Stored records

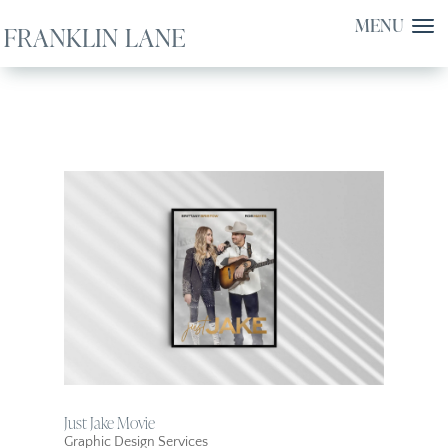
Just Jake Movie
Graphic Design Services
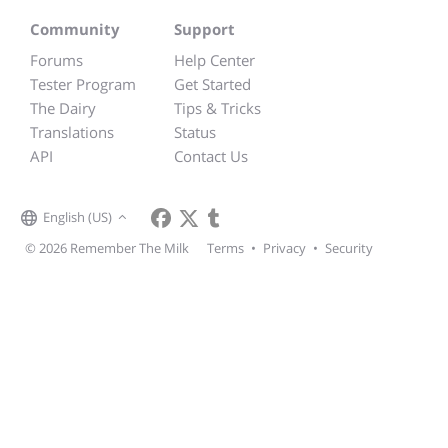
Community
Support
Forums
Help Center
Tester Program
Get Started
The Dairy
Tips & Tricks
Translations
Status
API
Contact Us
English (US)
© 2026 Remember The Milk
Terms
•
Privacy
•
Security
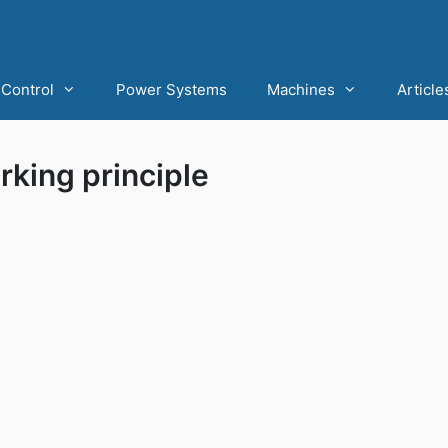
Control
Power Systems
Machines
Article
king principle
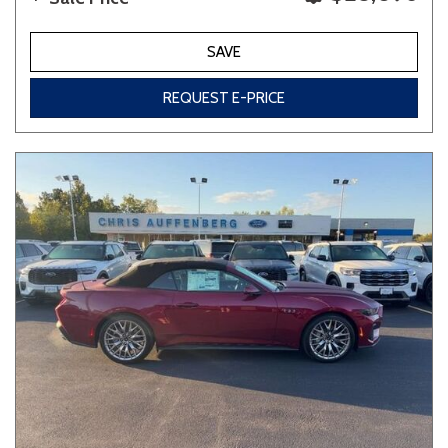
SAVE
REQUEST E-PRICE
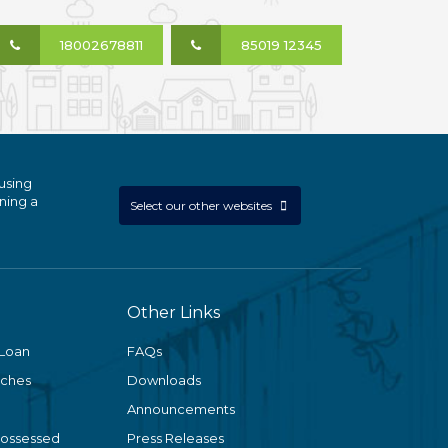
18002678811
85019 12345
using
ning a
Select our other websites
Other Links
 Loan
FAQs
nches
Downloads
Announcements
Possessed
Press Releases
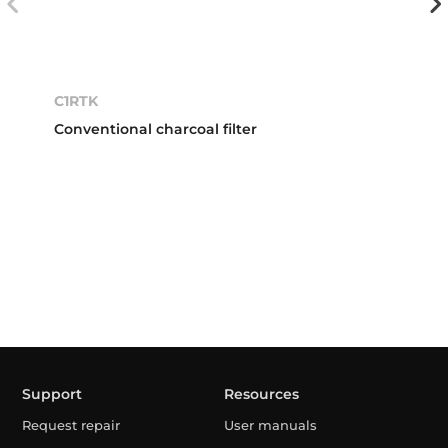
C1RTK
Conventional charcoal filter
Support
Resources
Request repair
User manuals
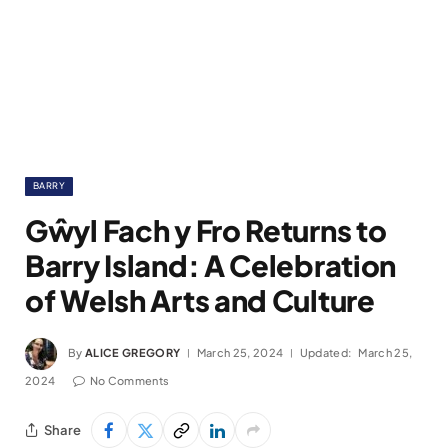
BARRY
Gŵyl Fach y Fro Returns to
Barry Island: A Celebration
of Welsh Arts and Culture
By
ALICE GREGORY
March 25, 2024
Updated:
March 25,
2024
No Comments
Share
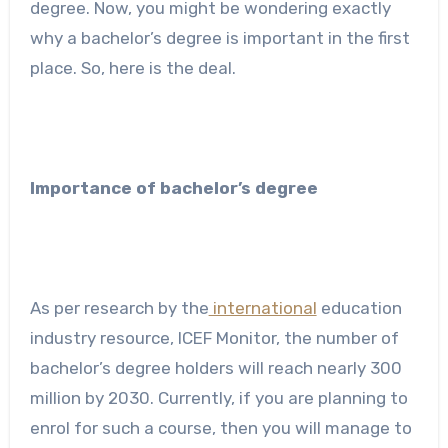
degree. Now, you might be wondering exactly
why a bachelor’s degree is important in the first
place. So, here is the deal.
Importance of bachelor’s degree
As per research by the
international
education
industry resource, ICEF Monitor, the number of
bachelor’s degree holders will reach nearly 300
million by 2030. Currently, if you are planning to
enrol for such a course, then you will manage to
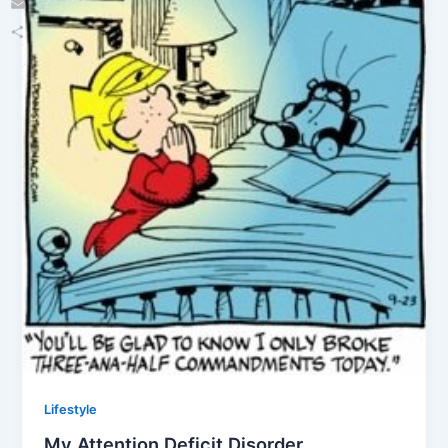
Email
Share
Lifestyle
My Attention Deficit Disorder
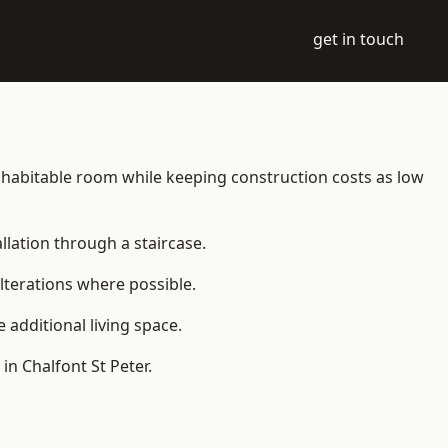
get in touch
o a habitable room while keeping construction costs as low
allation through a staircase.
lterations where possible.
additional living space.
n Chalfont St Peter.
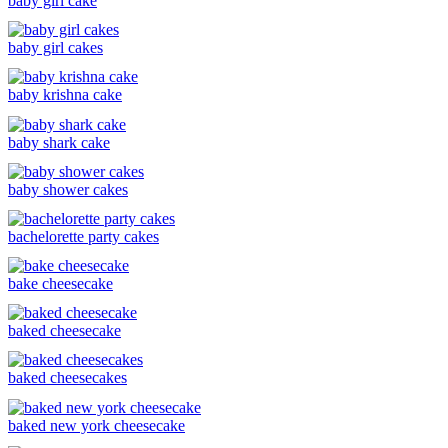
baby girl cake
baby girl cakes
baby krishna cake
baby shark cake
baby shower cakes
bachelorette party cakes
bake cheesecake
baked cheesecake
baked cheesecakes
baked new york cheesecake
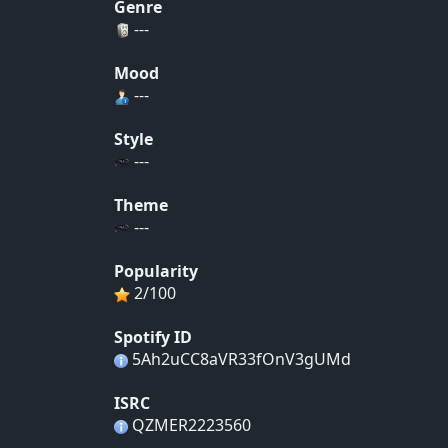
Genre
---
Mood
---
Style
---
Theme
---
Popularity
2/100
Spotify ID
5Ah2uCC8aVR33fOnV3gUMd
ISRC
QZMER2223560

*ACTION ITEM:* Write out exactly the opening lines of the data, stopping after the line that holds "get in touch". Exclude pictures.

*YOUR SOLUTION:*
Just Jake Movie
Graphic Design Services
Community
Support
Forums
Help Center
Tester Program
Get Started
The Dairy
Tips & Tricks
Translations
Status
API
Contact Us
English (US)
© 2026 Remember The Milk
Terms
•
Privacy
•
Security
Control
Power Systems
Machines
Article
king principle
SAVE
REQUEST E-PRICE
18002678811
85019 12345
using
ning a
Select our other websites
Other Links
 Loan
FAQs
nches
Downloads
Announcements
Possessed
Press Releases
C1RTK
Conventional charcoal filter
Support
Resources
Request repair
User manuals
BARRY
Gŵyl Fach y Fro Returns to
Barry Island: A Celebration
of Welsh Arts and Culture
By
ALICE GREGORY
March 25, 2024
Updated:
March 25,
2024
No Comments
Share
degree. Now, you might be wondering exactly
why a bachelor’s degree is important in the first
place. So, here is the deal.
Importance of bachelor’s degree
As per research by the
international
education
industry resource, ICEF Monitor, the number of
bachelor’s degree holders will reach nearly 300
million by 2030. Currently, if you are planning to
enrol for such a course, then you will manage to
Email
Share
Lifestyle
My Attention Deficit Disorder
get in touch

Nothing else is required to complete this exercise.